Marc Chagall was born in 1887 into a close-knit Jewish family in Belarus, then part of the Russian Empire. He moved to France before the Russian Revolution to be a part of the Paris art scene and went on to become a celebrated French citizen. Chagall paintings in museums around the world often depict biblical scenes or scenes of Belarusian folklore. Many Chagall paintings in museums are deep in spiritual meaning and metaphors influenced by his Jewish upbringing and his sympathy for the Christian message. The Chagall Museum Nice was a natural offshoot of the universal themes found in other Chagall paintings in museums.

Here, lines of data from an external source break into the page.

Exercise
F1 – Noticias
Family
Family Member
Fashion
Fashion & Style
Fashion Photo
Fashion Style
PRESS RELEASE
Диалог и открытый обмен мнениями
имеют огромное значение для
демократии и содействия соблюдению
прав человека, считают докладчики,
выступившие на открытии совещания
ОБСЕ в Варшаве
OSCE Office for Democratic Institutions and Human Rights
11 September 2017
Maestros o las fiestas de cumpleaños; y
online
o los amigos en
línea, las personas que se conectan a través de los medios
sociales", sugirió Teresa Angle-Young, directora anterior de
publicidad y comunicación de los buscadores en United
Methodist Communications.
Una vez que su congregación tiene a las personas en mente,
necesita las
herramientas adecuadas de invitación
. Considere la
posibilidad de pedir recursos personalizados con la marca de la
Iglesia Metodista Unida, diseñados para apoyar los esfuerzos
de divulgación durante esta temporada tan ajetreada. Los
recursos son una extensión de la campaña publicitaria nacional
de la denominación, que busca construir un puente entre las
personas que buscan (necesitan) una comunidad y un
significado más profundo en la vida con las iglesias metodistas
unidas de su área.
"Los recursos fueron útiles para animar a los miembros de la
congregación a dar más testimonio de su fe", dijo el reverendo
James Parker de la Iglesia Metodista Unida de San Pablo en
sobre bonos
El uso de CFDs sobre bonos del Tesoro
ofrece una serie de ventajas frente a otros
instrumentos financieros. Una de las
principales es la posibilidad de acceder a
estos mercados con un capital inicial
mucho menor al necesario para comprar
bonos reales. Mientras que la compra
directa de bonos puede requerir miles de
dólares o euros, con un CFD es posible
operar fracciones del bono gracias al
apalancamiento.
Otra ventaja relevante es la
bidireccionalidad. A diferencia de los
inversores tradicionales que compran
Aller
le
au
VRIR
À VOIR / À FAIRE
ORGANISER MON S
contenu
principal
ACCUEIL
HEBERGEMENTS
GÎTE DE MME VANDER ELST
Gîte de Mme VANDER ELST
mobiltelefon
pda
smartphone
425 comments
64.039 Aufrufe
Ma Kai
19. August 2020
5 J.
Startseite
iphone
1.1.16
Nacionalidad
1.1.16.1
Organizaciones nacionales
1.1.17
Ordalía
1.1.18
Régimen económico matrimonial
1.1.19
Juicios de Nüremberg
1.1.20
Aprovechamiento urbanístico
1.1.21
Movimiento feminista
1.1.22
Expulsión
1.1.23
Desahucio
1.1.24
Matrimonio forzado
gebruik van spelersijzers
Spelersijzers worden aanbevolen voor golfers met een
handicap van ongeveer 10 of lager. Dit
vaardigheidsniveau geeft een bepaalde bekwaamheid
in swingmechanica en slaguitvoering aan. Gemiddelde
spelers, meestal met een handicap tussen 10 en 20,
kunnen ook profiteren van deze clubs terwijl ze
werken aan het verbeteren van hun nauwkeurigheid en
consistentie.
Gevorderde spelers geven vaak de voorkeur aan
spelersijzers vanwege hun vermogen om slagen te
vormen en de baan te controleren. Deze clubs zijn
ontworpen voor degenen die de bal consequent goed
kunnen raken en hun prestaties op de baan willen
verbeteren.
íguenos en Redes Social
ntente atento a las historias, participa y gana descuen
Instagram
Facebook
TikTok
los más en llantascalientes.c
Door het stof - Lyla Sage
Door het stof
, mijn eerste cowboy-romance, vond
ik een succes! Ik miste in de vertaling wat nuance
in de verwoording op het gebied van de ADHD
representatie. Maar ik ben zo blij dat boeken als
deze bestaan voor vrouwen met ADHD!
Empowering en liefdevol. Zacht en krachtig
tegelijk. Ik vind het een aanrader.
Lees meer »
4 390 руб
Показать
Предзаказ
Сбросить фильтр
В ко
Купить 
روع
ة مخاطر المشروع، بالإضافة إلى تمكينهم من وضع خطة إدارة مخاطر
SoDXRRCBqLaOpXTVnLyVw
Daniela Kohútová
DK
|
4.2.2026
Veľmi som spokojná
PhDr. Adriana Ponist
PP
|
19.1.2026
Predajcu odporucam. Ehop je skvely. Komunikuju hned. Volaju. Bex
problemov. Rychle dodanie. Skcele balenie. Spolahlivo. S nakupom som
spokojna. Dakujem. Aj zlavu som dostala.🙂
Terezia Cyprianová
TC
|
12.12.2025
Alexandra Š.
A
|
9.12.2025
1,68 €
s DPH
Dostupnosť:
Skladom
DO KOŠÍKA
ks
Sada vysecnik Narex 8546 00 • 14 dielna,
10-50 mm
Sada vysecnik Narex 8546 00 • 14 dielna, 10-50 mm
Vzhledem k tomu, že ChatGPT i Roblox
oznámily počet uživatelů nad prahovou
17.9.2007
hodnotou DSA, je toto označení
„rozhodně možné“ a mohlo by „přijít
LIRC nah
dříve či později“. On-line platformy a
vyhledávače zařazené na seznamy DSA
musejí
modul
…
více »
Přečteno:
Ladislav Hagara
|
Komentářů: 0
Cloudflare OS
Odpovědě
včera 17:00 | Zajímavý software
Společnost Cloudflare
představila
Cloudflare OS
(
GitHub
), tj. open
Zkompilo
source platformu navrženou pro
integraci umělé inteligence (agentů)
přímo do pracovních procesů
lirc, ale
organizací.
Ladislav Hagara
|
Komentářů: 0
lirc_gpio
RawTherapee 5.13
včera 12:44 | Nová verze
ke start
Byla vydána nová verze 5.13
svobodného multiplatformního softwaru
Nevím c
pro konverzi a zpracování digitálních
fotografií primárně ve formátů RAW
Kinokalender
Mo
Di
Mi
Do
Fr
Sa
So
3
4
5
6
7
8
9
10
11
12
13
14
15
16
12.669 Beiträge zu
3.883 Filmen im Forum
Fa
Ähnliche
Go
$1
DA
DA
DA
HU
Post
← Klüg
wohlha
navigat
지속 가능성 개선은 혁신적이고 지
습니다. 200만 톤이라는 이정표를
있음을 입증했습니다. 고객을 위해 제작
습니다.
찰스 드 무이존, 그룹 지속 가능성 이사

Of any Nice France museum, the Chagall Museum has the most harmony between the building and its collection. The rooms are light, white, and cool, with large windows providing a perfect backdrop of outdoor greenery to the bright pinks and reds of the canvases. Chagall himself designed a stained-glass window for the museum and contributed a mosaic. Chagall was a great lover of music, and the building at times echoes the grandeur of an auditorium.
The seventeen vast paintings in the Chagall Museum Nice are arranged into two groups. The first twelve paintings constitute a cycle, each drawing as its subject a narrative episode recited in the Old Testament. The other five paintings illustrate the Song of Songs, not as a homogeneous series, but as five variations on the same theme—love. The artist said of the Chagall Museum Nice that he hoped people would leave having "found a certain peace, a certain religiosity, a feeling of life" and that after seeing the work, viewers would "hear their music and their poetry guided by the heart."
Chagall helped open the museum in 1973 and was active in the museum's life in its early years. Since the death of the painter in 1985, the Chagall Museum Nice has continued to carry the artist's message of universality through special exhibits and by publishing books about Chagall.
Entrance to the Chagall Museum Nice is about $8 to $10 depending on the current exchange rate (less for people aged 18 to 25); entrance to both the permanent and temporary exhibits is a few dollars more. The Chagall Museum is free for those under 18 at all times and for everybody on the first Sunday of every month. Open Wednesday to Monday 10 to 6.